Nous avons donc regardé ce qu’étaient réellement ces détections, en espérant pouvoir les filtrer. Dix-huit sur vingt étaient voisées, à une hauteur de voix ordinaire de 132 à 286 Hz, avec une enveloppe plate. Pas des artefacts de plosives, donc, mais de courts mots isolés. Et un « euh » est acoustiquement identique à un « oui ».
Ce n’est pas un problème de réglage. Aucun seuil ne sépare « euh » de « oui » sans savoir de quel mot il s’agit, et le savoir, c’est de la reconnaissance vocale.
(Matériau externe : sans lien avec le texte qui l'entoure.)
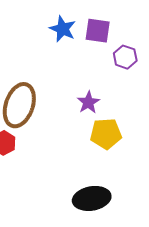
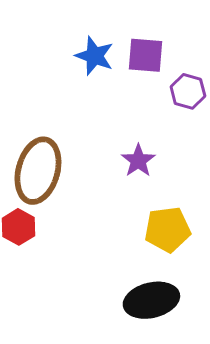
yellow pentagon: (106, 134) -> (167, 229), moved

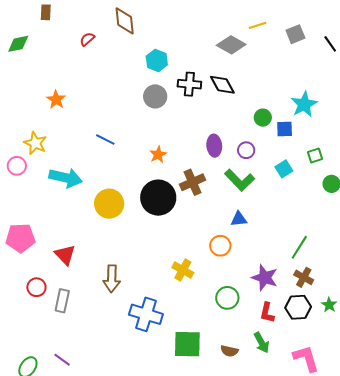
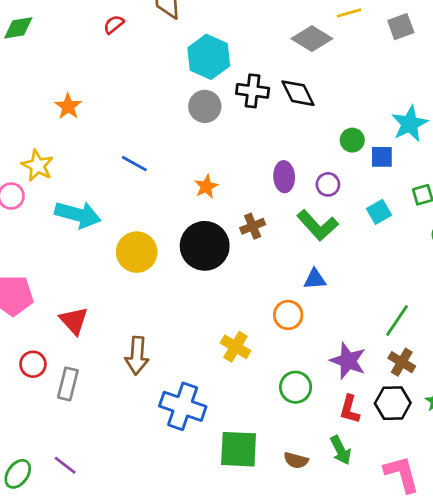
cyan hexagon: (157, 60) -> (209, 57), size x1.4
brown cross: (193, 182) -> (253, 226), size x0.7

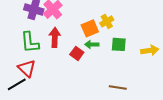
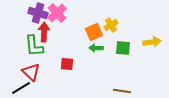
red arrow: (55, 37) -> (44, 32), moved
yellow arrow: (150, 50) -> (152, 42), moved
red square: (77, 53) -> (67, 64), moved, turned -32

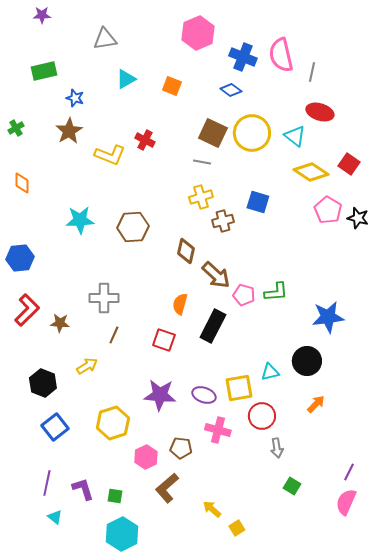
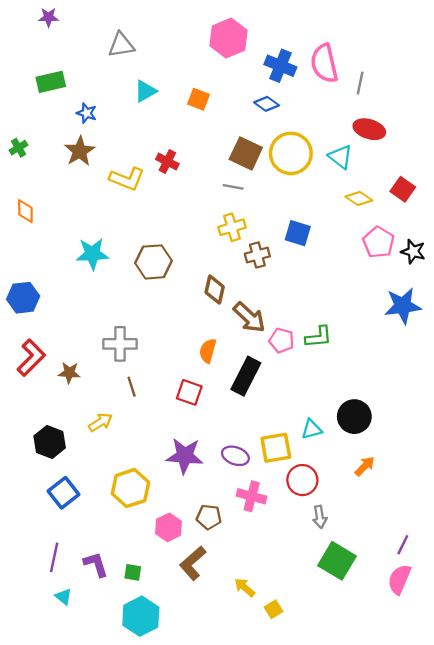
yellow diamond: (311, 172) -> (359, 198), size x0.7
blue star: (328, 317) -> (403, 306), moved
brown line: (114, 335) -> (132, 387), turned -42
green square: (292, 486) -> (337, 561), size x1.8

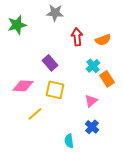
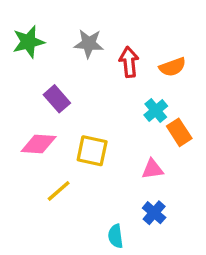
gray star: (55, 13) -> (89, 44), moved
purple rectangle: (50, 63) -> (57, 99), moved
pink triangle: (91, 101) -> (152, 169), turned 32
Ce que VoiceLab fournit vraiment, et ce en quoi il est honnêtement bon :
- Rythme des pauses: nombre, médiane, plus longue, et la répartition entre courtes (80–400 ms), moyennes et longues. Les intervalles sous 80 ms sont exclus : ce sont des occlusions consonantiques, pas des pauses. Cette seule correction a fait passer le compte de 18 à 10 sur nos enregistrements de référence.
- Regroupement des pauses: fenêtres de dix secondes contenant plus de quatre pauses courtes. C’est la seconde approximation que cet article a toujours décrite, et elle tient.
- Des horodatages à écouter: chaque son court isolé entre deux pauses, sous forme de moment cliquable. Une demi-heure d’enregistrement devient six endroits à vérifier. Vos oreilles tranchent en deux secondes ce qu’aucun seuil ne peut trancher.
Pour un vrai comptage il faut de la transcription automatique (Whisper, Deepgram, AWS Transcribe) sur l’audio ; la formule de densité ci-dessus s’applique alors à un vrai comptage plutôt qu’à une approximation.
Que faire du chiffre
Si votre densité dépasse 6/min et que vous montez l’émission, voici trois tactiques de monteurs en activité :
- Couper, ne pas remplacer. Un espace vide entre les phrases sonne mieux qu’un mot de remplissage dans 80 % des cas.
- Resserrez avant de couper les mots de remplissage. La plupart de la perception de « remplissage » relève en fait du rythme. Resserrer le débit global fait passer les mots de remplissage à l’arrière-plan.
- Laissez les intentionnels. Un « tu vois ce que je veux dire ? » plein de caractère vaut mieux qu’un script stérile. Ne montez pas la personnalité hors du sujet.